##### WORKING DATA

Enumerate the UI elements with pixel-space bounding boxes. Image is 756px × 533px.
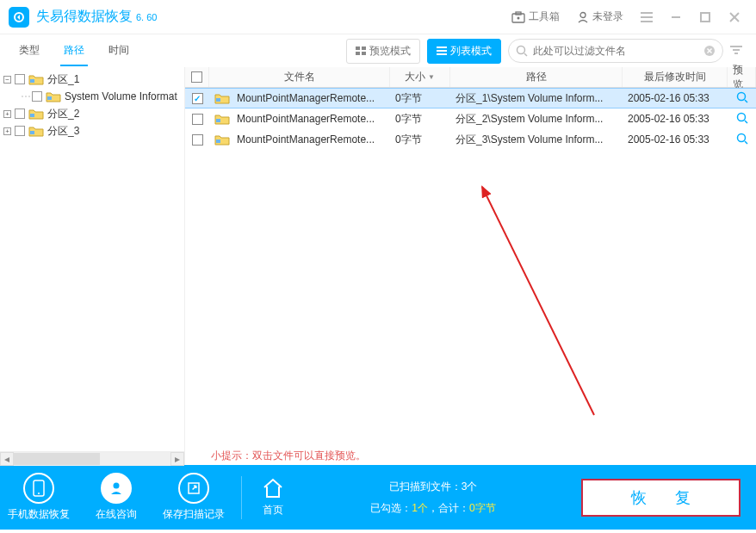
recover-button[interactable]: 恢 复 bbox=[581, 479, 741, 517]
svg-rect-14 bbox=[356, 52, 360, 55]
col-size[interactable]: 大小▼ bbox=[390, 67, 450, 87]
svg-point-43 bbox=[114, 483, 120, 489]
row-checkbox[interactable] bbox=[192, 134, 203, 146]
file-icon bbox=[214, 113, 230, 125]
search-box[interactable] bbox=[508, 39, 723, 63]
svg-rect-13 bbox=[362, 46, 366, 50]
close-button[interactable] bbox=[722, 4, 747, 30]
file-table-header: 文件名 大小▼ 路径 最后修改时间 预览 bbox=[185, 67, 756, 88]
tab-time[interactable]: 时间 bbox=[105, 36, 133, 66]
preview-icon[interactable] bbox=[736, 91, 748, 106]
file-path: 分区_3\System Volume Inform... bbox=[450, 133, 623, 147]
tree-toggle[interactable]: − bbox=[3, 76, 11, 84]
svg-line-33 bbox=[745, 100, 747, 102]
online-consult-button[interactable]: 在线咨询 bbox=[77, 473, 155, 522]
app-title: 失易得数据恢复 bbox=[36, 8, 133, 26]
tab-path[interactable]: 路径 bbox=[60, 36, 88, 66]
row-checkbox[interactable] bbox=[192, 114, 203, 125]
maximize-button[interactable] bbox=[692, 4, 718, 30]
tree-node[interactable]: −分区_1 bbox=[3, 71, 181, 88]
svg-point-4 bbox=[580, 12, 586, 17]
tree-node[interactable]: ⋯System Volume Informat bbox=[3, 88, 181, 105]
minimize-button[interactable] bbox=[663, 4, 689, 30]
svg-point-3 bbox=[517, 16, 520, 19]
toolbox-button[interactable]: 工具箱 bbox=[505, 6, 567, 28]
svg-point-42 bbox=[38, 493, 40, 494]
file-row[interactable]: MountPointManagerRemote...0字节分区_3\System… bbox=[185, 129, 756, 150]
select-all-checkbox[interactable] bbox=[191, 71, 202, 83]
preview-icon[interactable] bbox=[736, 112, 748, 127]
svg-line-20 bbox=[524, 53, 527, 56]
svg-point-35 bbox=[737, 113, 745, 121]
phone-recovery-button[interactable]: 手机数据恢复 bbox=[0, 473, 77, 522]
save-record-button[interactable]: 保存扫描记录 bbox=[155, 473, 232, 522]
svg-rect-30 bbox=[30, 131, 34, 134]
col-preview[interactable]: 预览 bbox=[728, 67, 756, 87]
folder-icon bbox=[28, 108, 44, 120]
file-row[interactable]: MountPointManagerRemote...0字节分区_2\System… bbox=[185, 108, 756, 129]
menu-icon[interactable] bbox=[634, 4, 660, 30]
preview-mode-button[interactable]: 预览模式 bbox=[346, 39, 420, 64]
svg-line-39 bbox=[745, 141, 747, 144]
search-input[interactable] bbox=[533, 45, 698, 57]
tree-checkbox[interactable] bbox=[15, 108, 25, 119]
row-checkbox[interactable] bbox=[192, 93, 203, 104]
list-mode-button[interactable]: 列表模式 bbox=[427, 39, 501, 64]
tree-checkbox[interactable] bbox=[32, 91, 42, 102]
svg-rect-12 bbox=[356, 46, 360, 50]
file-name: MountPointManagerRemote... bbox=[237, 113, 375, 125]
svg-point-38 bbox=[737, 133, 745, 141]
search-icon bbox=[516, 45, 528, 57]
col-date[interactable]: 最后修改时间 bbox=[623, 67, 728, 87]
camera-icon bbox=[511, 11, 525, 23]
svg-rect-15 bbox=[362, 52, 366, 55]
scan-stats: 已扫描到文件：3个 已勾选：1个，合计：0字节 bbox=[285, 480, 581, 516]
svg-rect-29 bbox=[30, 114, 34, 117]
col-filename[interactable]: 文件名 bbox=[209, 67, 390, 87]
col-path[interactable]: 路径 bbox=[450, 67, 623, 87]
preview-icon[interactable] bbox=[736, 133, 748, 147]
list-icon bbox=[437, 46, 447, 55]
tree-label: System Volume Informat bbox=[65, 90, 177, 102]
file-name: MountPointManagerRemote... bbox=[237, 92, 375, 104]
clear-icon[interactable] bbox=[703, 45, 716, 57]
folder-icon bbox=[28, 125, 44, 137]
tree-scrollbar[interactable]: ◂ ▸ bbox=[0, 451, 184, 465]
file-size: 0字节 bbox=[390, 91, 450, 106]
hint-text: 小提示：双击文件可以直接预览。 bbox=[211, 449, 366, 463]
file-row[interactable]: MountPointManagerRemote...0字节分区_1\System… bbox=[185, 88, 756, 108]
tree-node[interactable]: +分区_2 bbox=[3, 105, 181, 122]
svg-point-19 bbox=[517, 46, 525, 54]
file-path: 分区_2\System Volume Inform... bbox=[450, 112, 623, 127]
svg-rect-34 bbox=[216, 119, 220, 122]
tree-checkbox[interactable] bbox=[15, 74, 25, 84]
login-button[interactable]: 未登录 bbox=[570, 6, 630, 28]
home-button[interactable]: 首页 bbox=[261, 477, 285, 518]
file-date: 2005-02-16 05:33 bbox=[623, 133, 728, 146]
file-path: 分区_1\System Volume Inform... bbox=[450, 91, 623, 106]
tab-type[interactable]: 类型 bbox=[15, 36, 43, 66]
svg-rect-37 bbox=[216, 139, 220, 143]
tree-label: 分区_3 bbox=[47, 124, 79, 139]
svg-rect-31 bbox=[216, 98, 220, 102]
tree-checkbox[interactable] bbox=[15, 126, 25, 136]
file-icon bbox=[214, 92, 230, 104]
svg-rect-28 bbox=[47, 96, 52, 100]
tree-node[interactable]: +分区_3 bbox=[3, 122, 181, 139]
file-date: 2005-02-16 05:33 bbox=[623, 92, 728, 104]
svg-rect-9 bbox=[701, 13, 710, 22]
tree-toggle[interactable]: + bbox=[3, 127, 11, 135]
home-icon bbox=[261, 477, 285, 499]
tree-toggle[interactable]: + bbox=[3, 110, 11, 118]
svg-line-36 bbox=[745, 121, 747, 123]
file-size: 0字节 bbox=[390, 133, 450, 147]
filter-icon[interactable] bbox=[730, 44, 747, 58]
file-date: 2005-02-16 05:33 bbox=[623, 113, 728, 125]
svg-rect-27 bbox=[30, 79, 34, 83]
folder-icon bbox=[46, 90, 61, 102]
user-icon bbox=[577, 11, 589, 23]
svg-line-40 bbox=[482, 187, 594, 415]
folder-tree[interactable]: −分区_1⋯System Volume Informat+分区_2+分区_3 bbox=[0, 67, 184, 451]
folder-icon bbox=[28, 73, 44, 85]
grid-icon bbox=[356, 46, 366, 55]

##########
##### WORKING DATA

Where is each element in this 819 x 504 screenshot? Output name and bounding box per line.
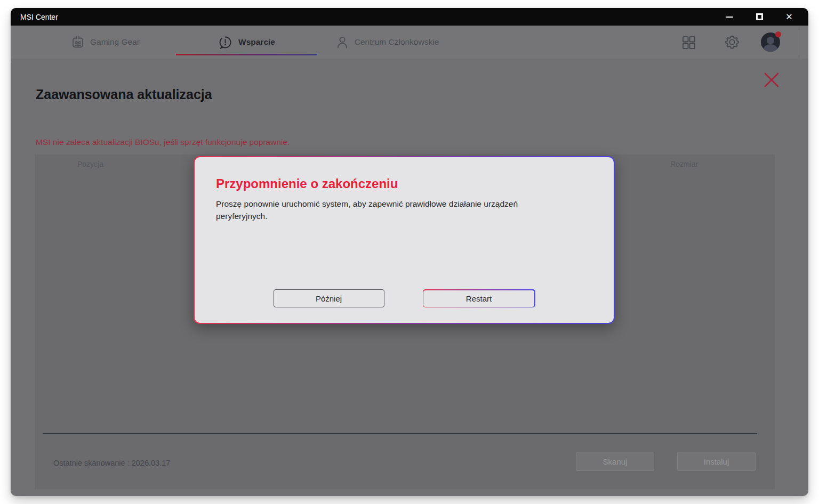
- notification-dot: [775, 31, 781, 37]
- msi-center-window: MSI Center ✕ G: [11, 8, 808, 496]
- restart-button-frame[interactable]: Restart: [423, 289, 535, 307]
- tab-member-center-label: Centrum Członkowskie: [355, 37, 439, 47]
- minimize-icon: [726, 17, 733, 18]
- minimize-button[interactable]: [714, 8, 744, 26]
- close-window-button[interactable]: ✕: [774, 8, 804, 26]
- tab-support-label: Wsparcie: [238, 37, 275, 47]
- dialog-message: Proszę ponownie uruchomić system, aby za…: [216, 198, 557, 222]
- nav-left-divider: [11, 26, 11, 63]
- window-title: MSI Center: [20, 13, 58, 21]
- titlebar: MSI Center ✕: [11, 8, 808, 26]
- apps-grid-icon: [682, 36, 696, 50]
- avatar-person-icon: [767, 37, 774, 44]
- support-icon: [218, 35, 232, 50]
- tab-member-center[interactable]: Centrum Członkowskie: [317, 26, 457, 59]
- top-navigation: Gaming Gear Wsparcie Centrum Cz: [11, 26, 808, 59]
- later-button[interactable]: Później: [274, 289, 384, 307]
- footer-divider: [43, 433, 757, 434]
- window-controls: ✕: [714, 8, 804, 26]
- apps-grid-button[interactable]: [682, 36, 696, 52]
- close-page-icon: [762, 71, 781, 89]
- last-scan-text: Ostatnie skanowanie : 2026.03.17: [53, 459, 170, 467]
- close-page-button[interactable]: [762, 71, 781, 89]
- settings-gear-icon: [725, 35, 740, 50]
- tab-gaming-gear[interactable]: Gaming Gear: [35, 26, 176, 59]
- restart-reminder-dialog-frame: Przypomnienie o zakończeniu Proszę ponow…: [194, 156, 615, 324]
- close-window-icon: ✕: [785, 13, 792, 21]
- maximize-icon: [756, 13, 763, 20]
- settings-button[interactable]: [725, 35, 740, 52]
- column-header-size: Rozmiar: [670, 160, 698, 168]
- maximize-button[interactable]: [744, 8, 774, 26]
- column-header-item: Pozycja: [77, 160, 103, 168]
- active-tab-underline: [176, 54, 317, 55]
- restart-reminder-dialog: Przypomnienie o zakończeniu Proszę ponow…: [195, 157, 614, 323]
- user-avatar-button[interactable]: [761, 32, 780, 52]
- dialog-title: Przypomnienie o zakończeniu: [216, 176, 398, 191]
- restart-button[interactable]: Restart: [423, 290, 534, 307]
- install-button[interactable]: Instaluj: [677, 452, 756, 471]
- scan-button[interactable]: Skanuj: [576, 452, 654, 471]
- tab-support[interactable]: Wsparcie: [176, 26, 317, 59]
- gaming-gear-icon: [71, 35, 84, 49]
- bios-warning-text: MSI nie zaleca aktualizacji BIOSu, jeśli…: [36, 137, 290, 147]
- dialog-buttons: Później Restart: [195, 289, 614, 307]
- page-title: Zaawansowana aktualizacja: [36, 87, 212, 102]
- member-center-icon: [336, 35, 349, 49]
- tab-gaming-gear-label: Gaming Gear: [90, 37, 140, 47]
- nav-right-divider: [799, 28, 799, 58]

##########

* **WHAT TO WORK ON**: Note each line of the entries that has "page" in it, and copy those lines.

* **TASK RESPONSE**:
- close-page-icon: [762, 71, 781, 89]
- close-page-button[interactable]: [762, 71, 781, 89]
- page-title: Zaawansowana aktualizacja: [36, 87, 212, 102]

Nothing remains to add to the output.